Why Every Basketball Fan Should Care About This Season’s San Antonio Spurs

Tony Parker, Tim Duncan
Getty Image

The 2015-16 NBA Season starts in less than two weeks, preseason hoops are in full swing, and playoff prognostications have begun in earnest. Since season previews can get bogged down by team-specific minutiae, and we cover every basketball team, we’re providing our readers reasons why you should care about all 30 teams in the Association.


DIME MAG’s 2015-16 NBA Season Previews


The Spurs might be the most exciting team in the NBA. Despite the titles, that wasn’t the case 10 years ago when Tim Duncan’s peak meant a lot of slow-it-down games where the ball was pounded into the post and the team relied more heavily on his offensive and defensive abilities.

But Duncan got older. Manu Ginobili and Tony Parker also showed they could lead the offense with a more pick-and-roll heavy attack. So Popovich instituted the basics of the motion offense with then-assistants Mike Budenholzer and Brett Brown, now the head coaches in Atlanta and Philadelphia, respectively.

This Spurs juggernaut was run-and-gun, thriving on spacing, increased pace, passing and some misdirection that probably resembles jazz, if we knew anything about jazz.

Basically, the became a basketball purists handbook for excellence and if you’re like us, your Old Man gets choked up every time they get an easy layup on some brutal back-cut.

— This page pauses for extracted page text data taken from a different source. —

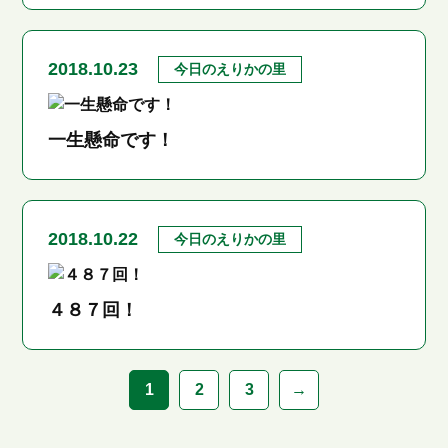
2018.10.23
今日のえりかの里
一生懸命です！
2018.10.22
今日のえりかの里
４８７回！
1
2
3
→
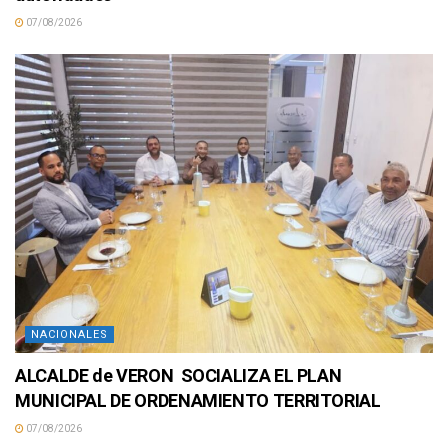
07/08/2026
NACIONALES
ALCALDE de VERON SOCIALIZA EL PLAN
MUNICIPAL DE ORDENAMIENTO TERRITORIAL
07/08/2026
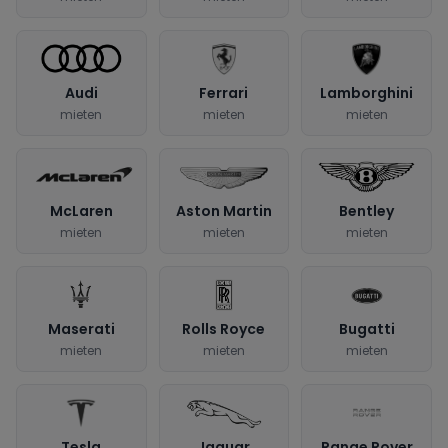
Audi
Ferrari
Lamborghini
mieten
mieten
mieten
McLaren
Aston Martin
Bentley
mieten
mieten
mieten
Maserati
Rolls Royce
Bugatti
mieten
mieten
mieten
Tesla
Jaguar
Range Rover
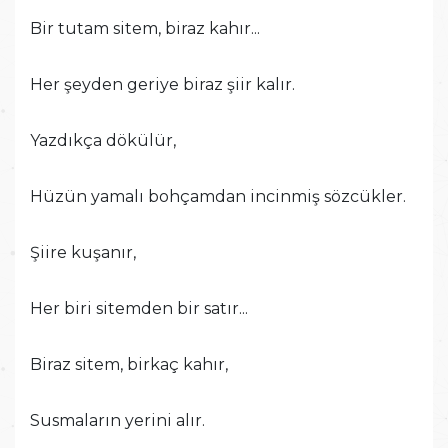
Bir tutam sitem, biraz kahır...
Her şeyden geriye biraz şiir kalır.
Yazdıkça dökülür,
Hüzün yamalı bohçamdan incinmiş sözcükler.
Şiire kuşanır,
Her biri sitemden bir satır...
Biraz sitem, birkaç kahır,
Susmaların yerini alır.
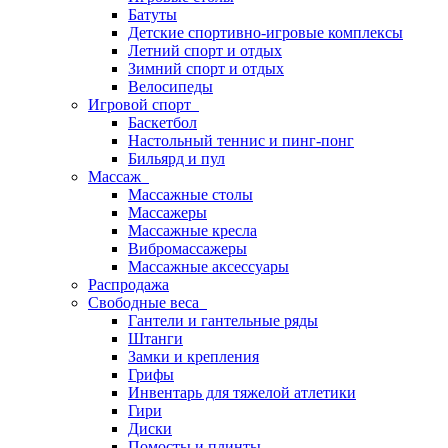
Батуты
Детские спортивно-игровые комплексы
Летний спорт и отдых
Зимний спорт и отдых
Велосипеды
Игровой спорт
Баскетбол
Настольный теннис и пинг-понг
Бильярд и пул
Массаж
Массажные столы
Массажеры
Массажные кресла
Вибромассажеры
Массажные аксессуары
Распродажа
Свободные веса
Гантели и гантельные ряды
Штанги
Замки и крепления
Грифы
Инвентарь для тяжелой атлетики
Гири
Диски
Помосты и плинты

With so much to choose from — Duncan’s swan song, Tony Parker’s health, Slo Mo Kyle Anderson’s development, will we ever get a Matt Bonner bobblehead mailed to us — it’s hard to simply pick two things that make the Spurs matter. There are almost too many to list.

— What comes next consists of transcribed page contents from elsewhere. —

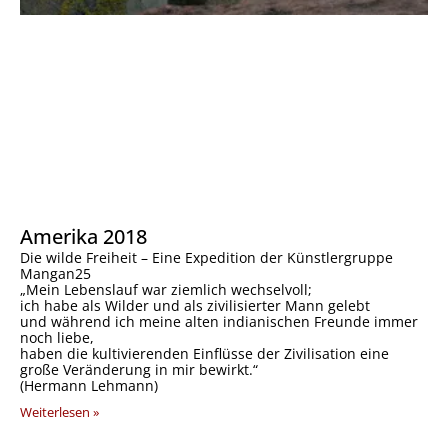
Amerika 2018
Die wilde Freiheit – Eine Expedition der Künstlergruppe
Mangan25
„Mein Lebenslauf war ziemlich wechselvoll;
ich habe als Wilder und als zivilisierter Mann gelebt
und während ich meine alten indianischen Freunde immer
noch liebe,
haben die kultivierenden Einflüsse der Zivilisation eine
große Veränderung in mir bewirkt.“
(Hermann Lehmann)
Weiterlesen »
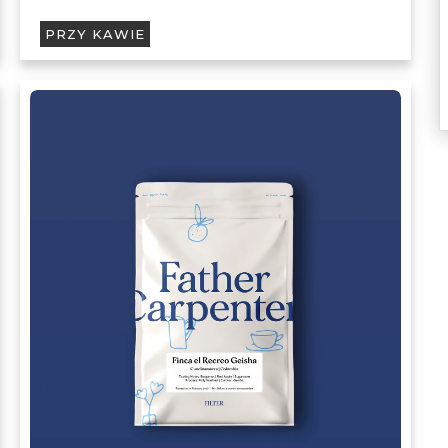
PRZY KAWIE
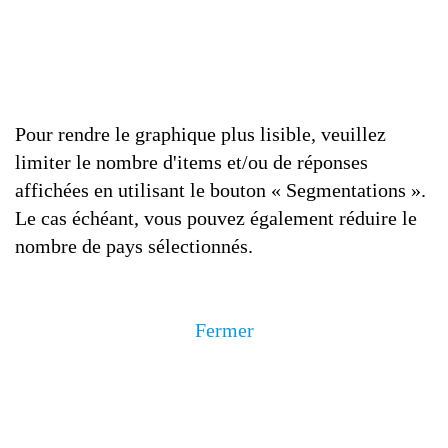
Pour rendre le graphique plus lisible, veuillez
limiter le nombre d'items et/ou de réponses
affichées en utilisant le bouton « Segmentations ».
Le cas échéant, vous pouvez également réduire le
nombre de pays sélectionnés.
Fermer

But last year’s Defensive Player of the Year, Kawhi Leonard, and this summer’s big free agency splash, LaMarcus Aldridge, are what we’ve selected. Except, we’re going to discuss the one area of Kawhi’s game he still needs to improve upon — his offense — and the biggest question after Aldridge signed in San Antonio — what role does he inhabit in San Antonio’s motion offense.

Kent Bazemore, Kawhi Leonard
Getty Image

Will Kawhi Leonard improve his offensive abilities enough to become an MVP candidate and top-10 player?

There’s no more debate about the quality of Kawhi Leonard.

The San Antonio Spurs wing is one of the best players in basketball, an ever-improving 23-year-old whose burgeoning, versatile game is superseded by his unsurpassed ability on the other end. Many may prefer the all-encompassing scoring influence of Carmelo Anthony, and some still believe Paul George is a more well-rounded two-way player. After LeBron James and Kevin Durant, though, Leonard has a case as the best small forward in the NBA – that’s what a Defensive Player of the Year award and sweeping strides with the ball in his hands do for a young player’s reputation.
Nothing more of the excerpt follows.